INFORMATION GIVEN:

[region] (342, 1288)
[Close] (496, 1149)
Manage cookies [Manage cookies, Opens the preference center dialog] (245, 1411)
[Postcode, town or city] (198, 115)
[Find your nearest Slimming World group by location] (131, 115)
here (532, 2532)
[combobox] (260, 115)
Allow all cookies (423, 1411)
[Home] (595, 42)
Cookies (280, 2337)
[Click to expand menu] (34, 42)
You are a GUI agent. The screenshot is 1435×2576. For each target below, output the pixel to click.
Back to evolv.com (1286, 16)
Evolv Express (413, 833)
* * *
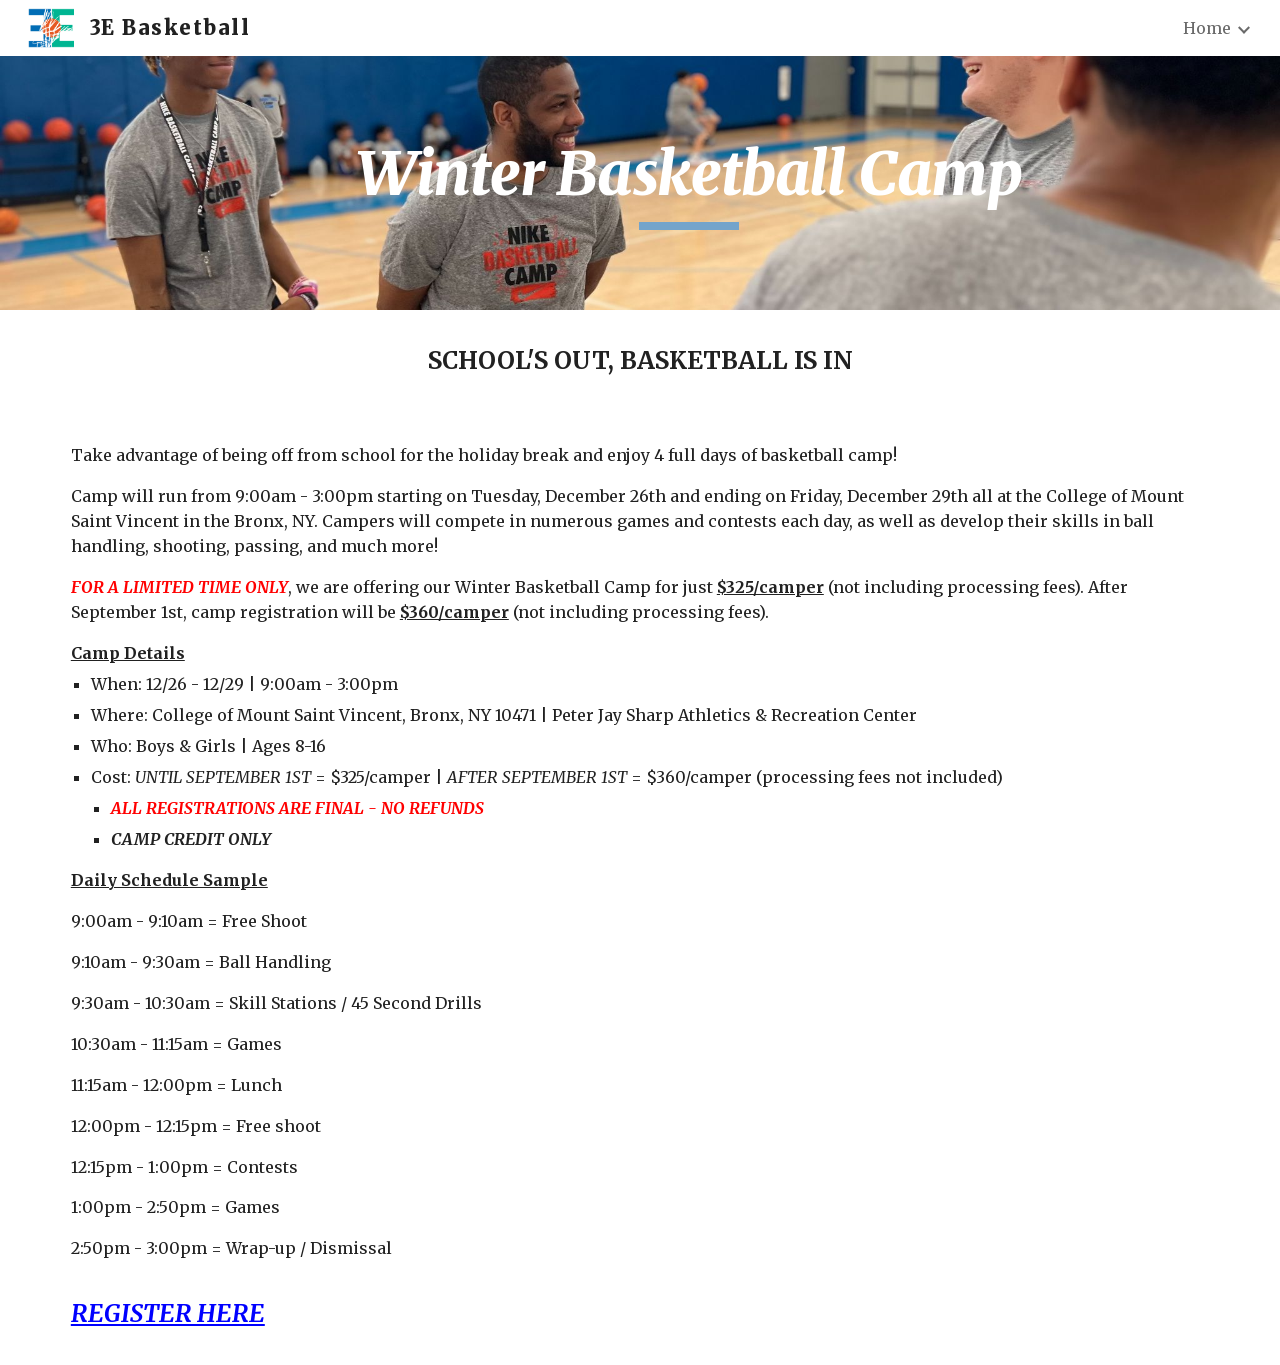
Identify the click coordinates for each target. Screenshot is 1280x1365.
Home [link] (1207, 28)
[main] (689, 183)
...
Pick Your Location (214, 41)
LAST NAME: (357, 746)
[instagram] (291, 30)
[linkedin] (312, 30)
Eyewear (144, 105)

TASK DETAILS: Above are the records. Print exactly, and only, the lines from the line with "[Find your nearest" to the line with "Evolv Express (413, 833)", both inclusive.

SOLVED PROBLEM:
[Find your nearest Slimming World group by location] (131, 115)
here (532, 2532)
[combobox] (260, 115)
Allow all cookies (423, 1411)
[Home] (595, 42)
Cookies (280, 2337)
[Click to expand menu] (34, 42)
You are a GUI agent. The screenshot is 1435×2576. For each target below, output the pixel to click.
Back to evolv.com (1286, 16)
Evolv Express (413, 833)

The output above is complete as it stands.